La cancillería salvadoreña informó el jueves que concedió refugio a dos ciudadanos chinos que estuvieron detenidos durante casi una década en la prisión militar de la Bahía de Guantánamo, sin que se les formularan cargos.

"Atendiendo entonces estrictos motivos de solidaridad y actuando sobre todo con un sentido humanitario, El Salvador decidió aceptar sus solicitudes, colaborando así con la protección de sus derechos humanos y dando cumplimiento a tratados internacionales de los que El Salvador es firmante", informó la Cancillería en un comunicado.

En la oficina de prensa dijeron a la AP que "por respeto a la privacidad", no se revelaría el paradero de los refugiados.

Según el comunicado, el 18 de abril se recibió a dos ciudadanos chinos, a los que no identifican, "tras resolver favorablemente una petición de refugio realizado por los mismos".

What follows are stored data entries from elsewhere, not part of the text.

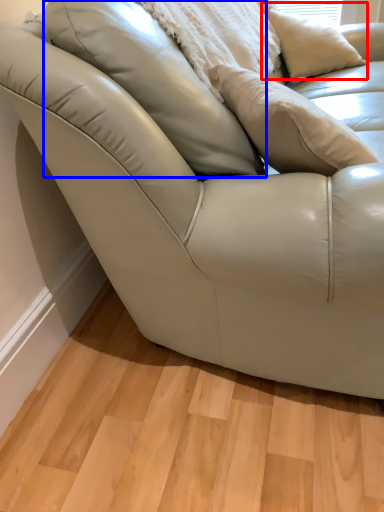 Question: Among these objects, which one is nearest to the camera, pillow (highlighted by a red box) or pillow (highlighted by a blue box)?

Choices:
 (A) pillow
 (B) pillow

Answer: (B) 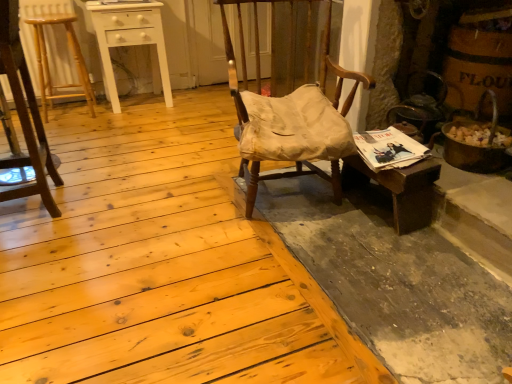 Where is `free space that is to the left of wooden chair with worn fabric cushion at center, the first chair in the right-to-left sequence`? The height and width of the screenshot is (384, 512). free space that is to the left of wooden chair with worn fabric cushion at center, the first chair in the right-to-left sequence is located at coordinates (170, 196). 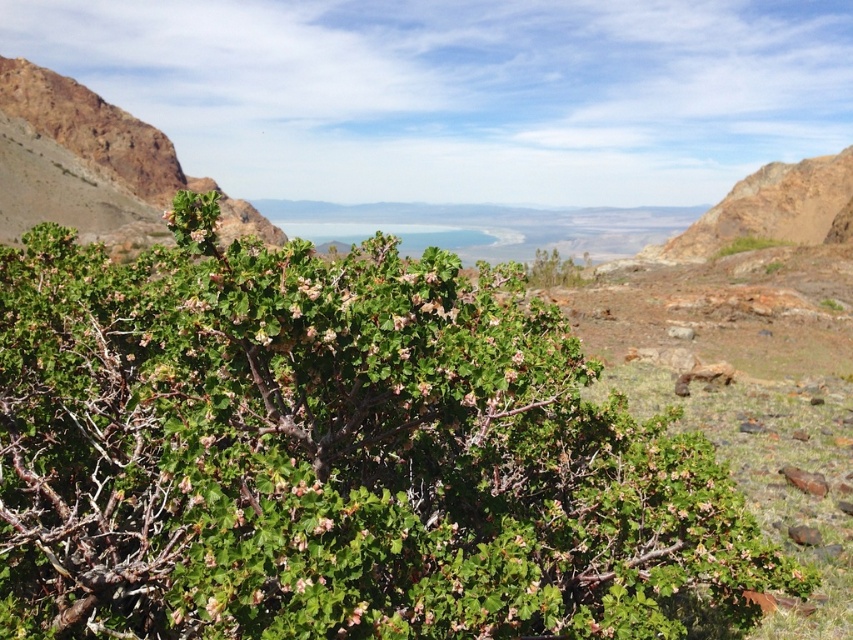 Between point (395, 563) and point (177, 163), which one is positioned in front?

Point (395, 563)

Who is higher up, green leafy bush at center or green leafy bush at upper left?

green leafy bush at upper left is higher up.

Locate an element on the screen. green leafy bush at center is located at coordinates (334, 454).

Según la cancillería salvadoreña, "la resolución favorable a su petición se corresponde, asimismo, con la tradición de refugio y exilio que nuestro pueblo vivió en décadas pasadas, período en el cual diferentes países amigos brindaron apoyo a nuestros compatriotas", en alusión a la guerra civil del país centroamericano entre 1980 y 1992.

El Pentágono y una abogada de uno de esos hombres informaron que los excarcelados pertenecen a la etnia de los uigures, de una región del occidente de China agitada por un movimiento separatista.

La abogada, Susan Bakker Manning, dijo que los hombres están aprendiendo español y se están asentando en su nuevo hogar en el país centroamericano, al cual le están agradecido.

"Están bien y muy felices", dijo la abogada. "Estamos sumamente complacidos de que el gobierno de El Salvador los haya acogido y otorgado refugio".

Los uigures lanzaron una campaña separatista en China, pero Estados Unidos determinó que no representan ninguna amenaza y no debían estar retenidos en su base naval en Cuba.

Reubicarlos había sido difícil porque China presionó a naciones en todo el mundo para que no los aceptaran.

El Pentágono afirmó el jueves que la liberación de los hombres reduce la población de la prisión de Guantánamo a 169. La abogada Susan Baker Manning dijo que ambos hombres están felices en su nuevo hogar.